Ein halbes Jahr nach der Premiere bewies der Prototyp bei seiner Jungfernfahrt in Pebble Beach, dass der kalifornische Traum 2019 noch immer funktioniert. Wenn der Stromer mit dem vollen Nachdruck seines 204 PS und 310 Nm starken Motors beschleunigt und auf seinen Pampa-Pneus butterweich gefedert über den Asphalt rollt, wird jeder zum Sunnyboy. Es knarzt und quietscht nichts, weil die Batterie im Wagenboden den Buggy steifer macht als jedes andere Cabrio, und nichts lenkt in der leeren Wanne von der puren Freude am Fahren ab: Es gibt weder Türen noch Dach oder Fenster und vor allem keine überflüssigen Bedienelemente. Ein winziger Tacho, zwei Hebel für Blinker und Getriebe links und rechts neben dem Lenkrad und zwei Pedale im Fussraum – mehr hat der Buggy nicht zu bieten. Dafür gibt es jede Menge frische Luft in den Haaren, Sand zwischen den Zehen und in der Nase den Geruch des Pazifiks.

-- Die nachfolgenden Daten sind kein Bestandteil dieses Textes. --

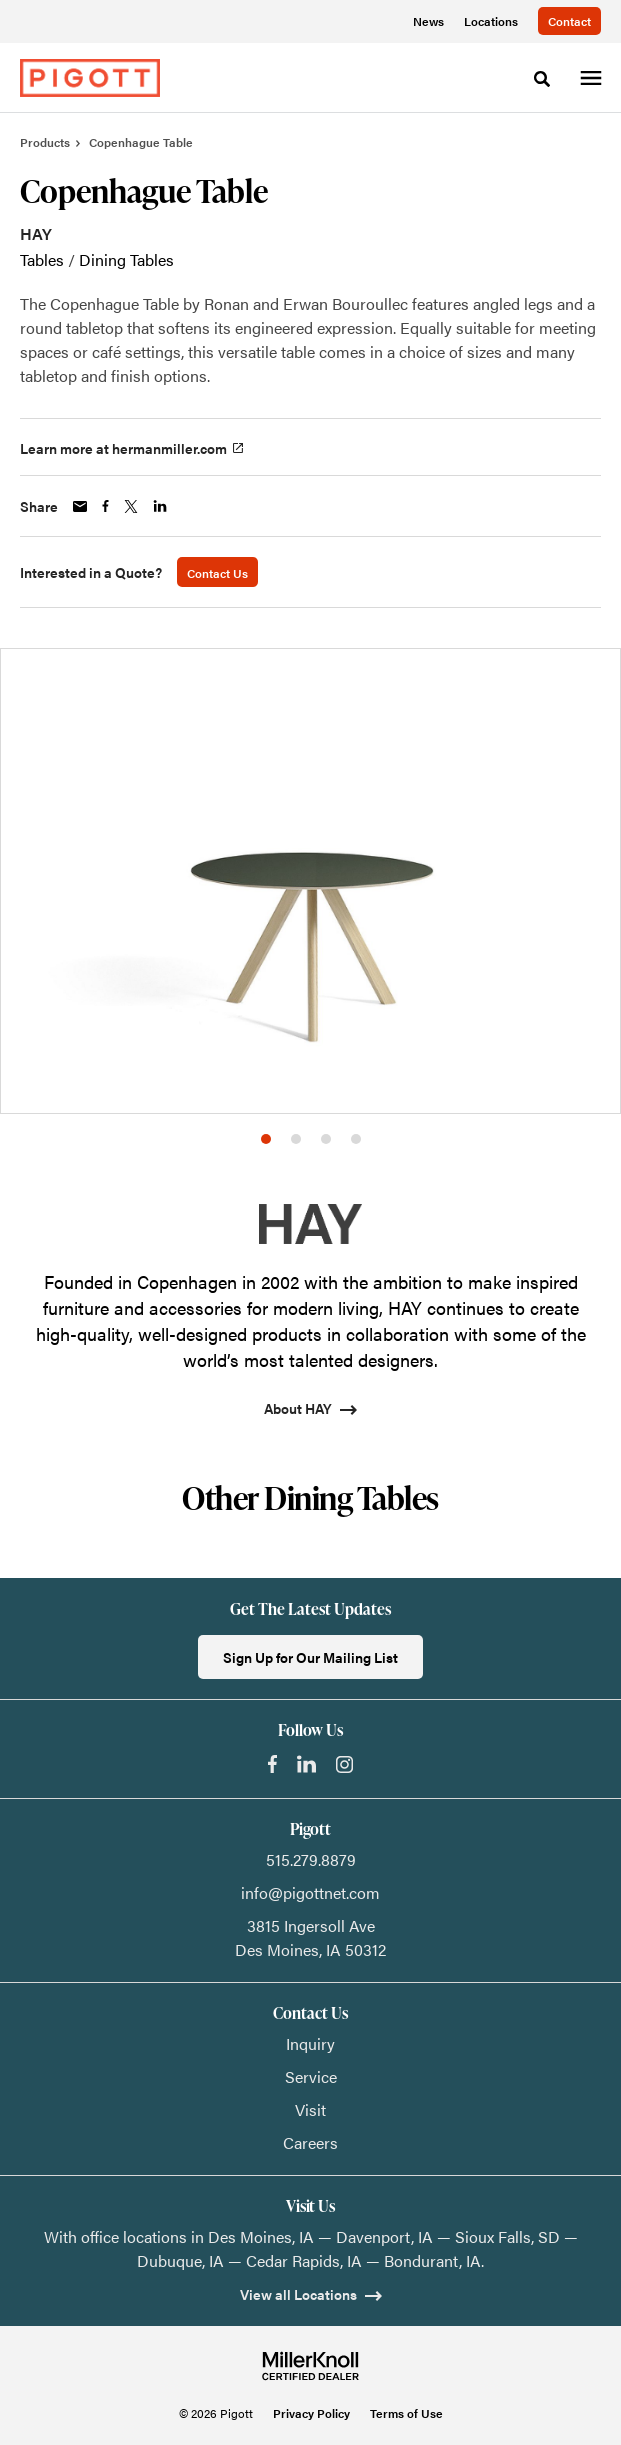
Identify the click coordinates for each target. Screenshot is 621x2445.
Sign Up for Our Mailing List (310, 1657)
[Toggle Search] (542, 79)
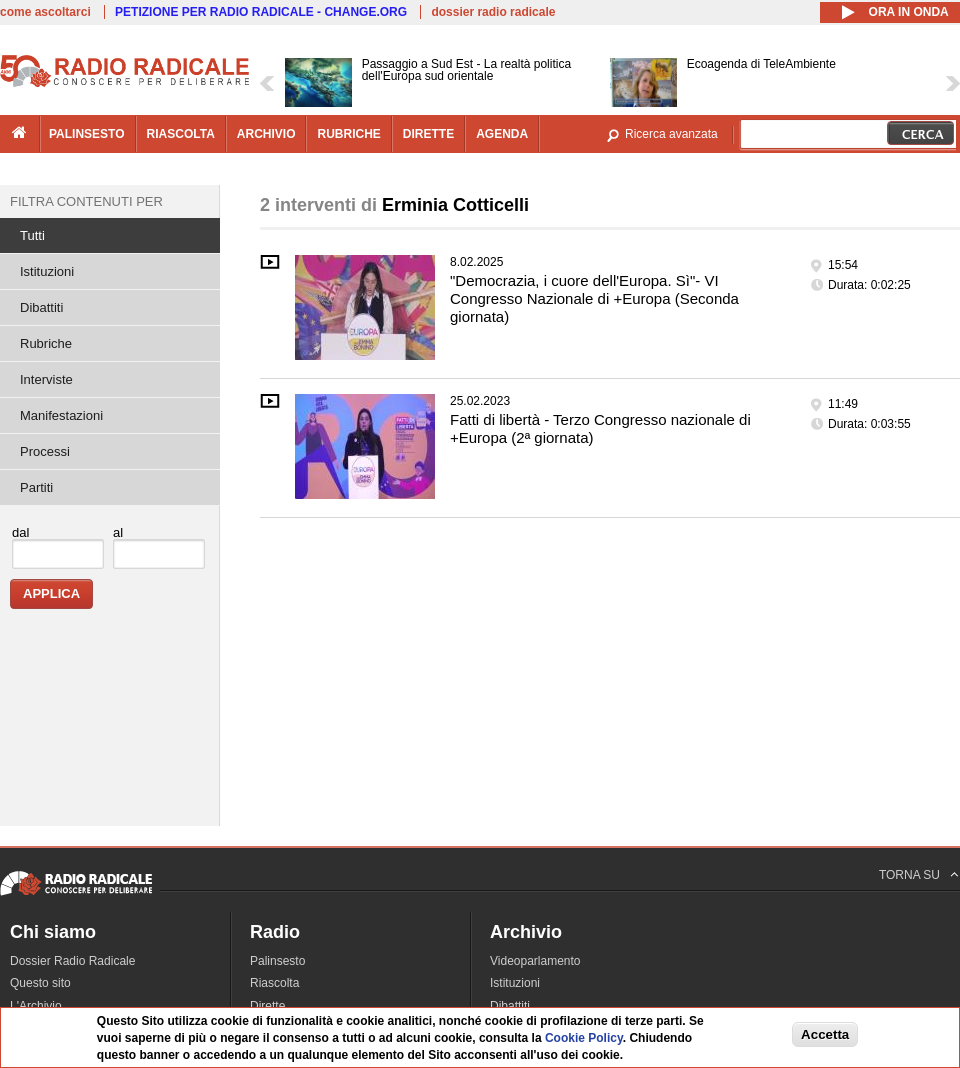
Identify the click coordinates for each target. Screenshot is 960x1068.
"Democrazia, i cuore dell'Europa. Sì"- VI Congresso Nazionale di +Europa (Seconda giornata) (594, 298)
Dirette (267, 1006)
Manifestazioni (61, 415)
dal (20, 532)
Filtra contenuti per (86, 201)
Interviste (46, 379)
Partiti (36, 487)
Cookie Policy (584, 1038)
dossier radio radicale (493, 12)
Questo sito (40, 983)
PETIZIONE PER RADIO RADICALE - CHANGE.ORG (261, 12)
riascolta (181, 134)
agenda (502, 134)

Noch ist der ID Buggy nur ein Traum. Aber weil der Prototyp schon fast so gut fährt wie ein Serienauto, so hat auch das Konzept vom Kleinserienmodell auf der Grossserienplattform Hand und Fuss. Denn irgendein Designstudio oder Karosseriebauer wird sich doch wohl finden lassen, der von VW den MEB übernimmt und einen Stromer für Surfer und andere Sonnenfänger baut. Und wenn der nicht ganz so hohe Ansprüche an ein Funauto stellt wie VW selbst, bei der Reichweite ein wenig knausert und auf ein bisschen Schnickschnack verzichtet, dann sollte das auch zu Preisen möglich sein, mit denen sich der Buggy nicht gleich aus dem Markt katapultiert. Glaubt man den Wolfsburgern, gibt es vielversprechende Gespräche mit Partnern, und schon im nächsten Jahr könnte der Traum deshalb durchaus in Erfüllung gehen. Und zwar nicht in Kalifornien, sondern in Wolfsburg.

Der Autor unternahm die Testfahrt auf Einladung des Herstellers.